What is static program analysis?

The halting problem asks whether the execution of a specific program for a given input will terminate.

The halting problem is famous for being undecidable.

That is, no algorithm can solve it for all programs and all inputs.

This complicates any attempt to predict program behavior: we can make predicting almost any program behavior equivalent to predicting the termination of a nearly identical program.

Static analyses are algorithms that do their best to defy the undecidability of the halting problem: they attempt to predict program behavior.

Predicting program behavior enables program optimization, security audits, automatic parallelization and, if accurate enough, correctness verification.
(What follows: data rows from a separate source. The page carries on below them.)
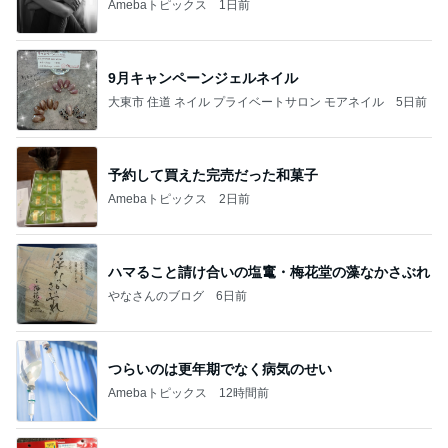
Amebaトピックス
1日前
9月キャンペーンジェルネイル
大東市 住道 ネイル プライベートサロン モアネイル
5日前
予約して買えた完売だった和菓子
Amebaトピックス
2日前
ハマること請け合いの塩竃・梅花堂の藻なかさぶれ
やなさんのブログ
6日前
つらいのは更年期でなく病気のせい
Amebaトピックス
12時間前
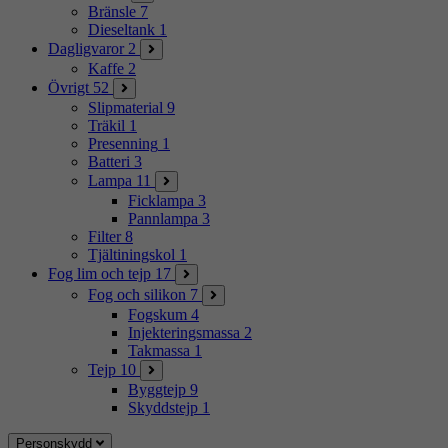
Bränsle
7
Dieseltank
1
Dagligvaror
2
Kaffe
2
Övrigt
52
Slipmaterial
9
Träkil
1
Presenning
1
Batteri
3
Lampa
11
Ficklampa
3
Pannlampa
3
Filter
8
Tjältiningskol
1
Fog lim och tejp
17
Fog och silikon
7
Fogskum
4
Injekteringsmassa
2
Takmassa
1
Tejp
10
Byggtejp
9
Skyddstejp
1
Personskydd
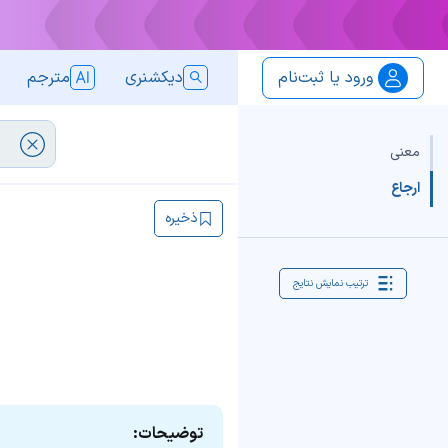
ورود یا ثبت‌نام
دیکشنری
مترجم
معنی
ارجاع
ذخیره
ترتیب نمایش نتایج
توضیحات:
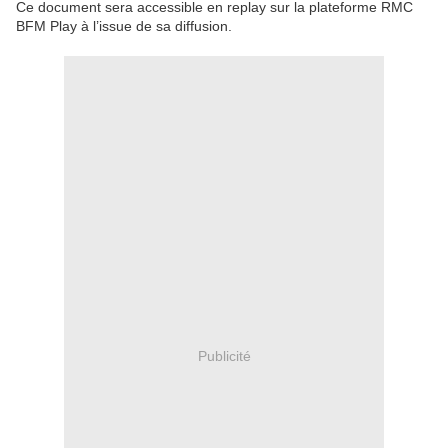
Ce document sera accessible en replay sur la plateforme RMC
BFM Play à l’issue de sa diffusion.
Publicité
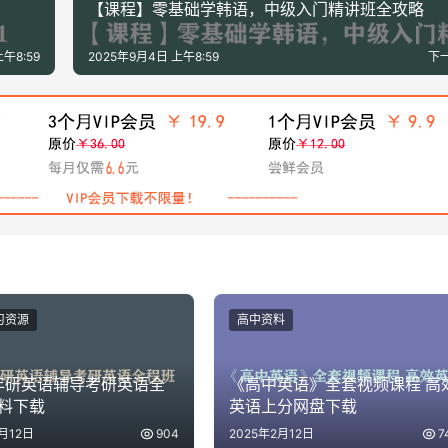
【课程】零基础学韩语，中级入门精讲班全攻略
午8:59
2025年9月4日 上午8:59
下
习资源
高中资料
5年研英语辅导考研英语全
《高中英语》全套视频课程 高
料下载
英语上分网盘下载
月12日
904
2025年2月12日
7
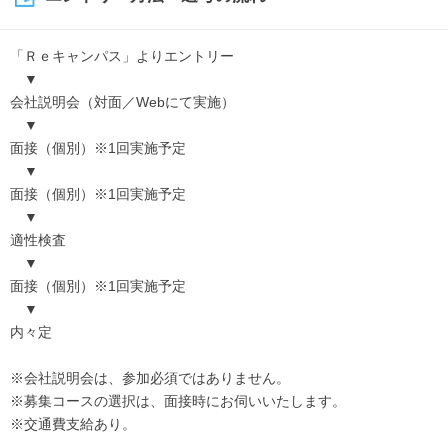
「Ｒｅキャンパス」よりエントリー
▼
会社説明会（対面／Webにて実施）
▼
面接（個別）※1回実施予定
▼
面接（個別）※1回実施予定
▼
適性検査
▼
面接（個別）※1回実施予定
▼
内々定
※会社説明会は、参加必須ではありません。
※募集コースの選択は、面接時にお伺いいたします。
※交通費支給あり。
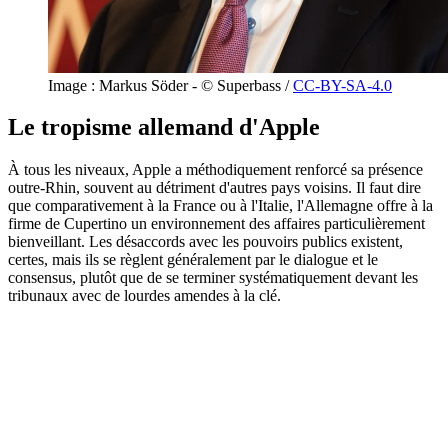
Image : Markus Söder - © Superbass /
CC-BY-SA-4.0
Le tropisme allemand d'Apple
À tous les niveaux, Apple a méthodiquement renforcé sa présence
outre-Rhin, souvent au détriment d'autres pays voisins. Il faut dire
que comparativement à la France ou à l'Italie, l'Allemagne offre à la
firme de Cupertino un environnement des affaires particulièrement
bienveillant. Les désaccords avec les pouvoirs publics existent,
certes, mais ils se règlent généralement par le dialogue et le
consensus, plutôt que de se terminer systématiquement devant les
tribunaux avec de lourdes amendes à la clé.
The article below illustrates some basic principles behind static analysis, and then builds an analyzer for a register-based machine language in Racket.

It does so without invoking the usual jargon associated with static analysis: lattices, monotonicity or fixed points.

Update: I gave a talk that roughly follows this post at Lambda Lounge:

The problem with the halting problem

The halting problem makes reasoning about program behavior difficult.

Suppose, for instance, that you want to know whether a program might have an out-of-bounds error for an array at the following expression:

  a[i]

First, change all possible exit points in the program into infinite loops.

Now the program is guaranteed to non-terminate.

Then, change the indexing expression into:

 ((i >= 0 && i < a.length) ? a[i] : exit())

If we could solve the halting problem, then we could use it to check for array bounds errors.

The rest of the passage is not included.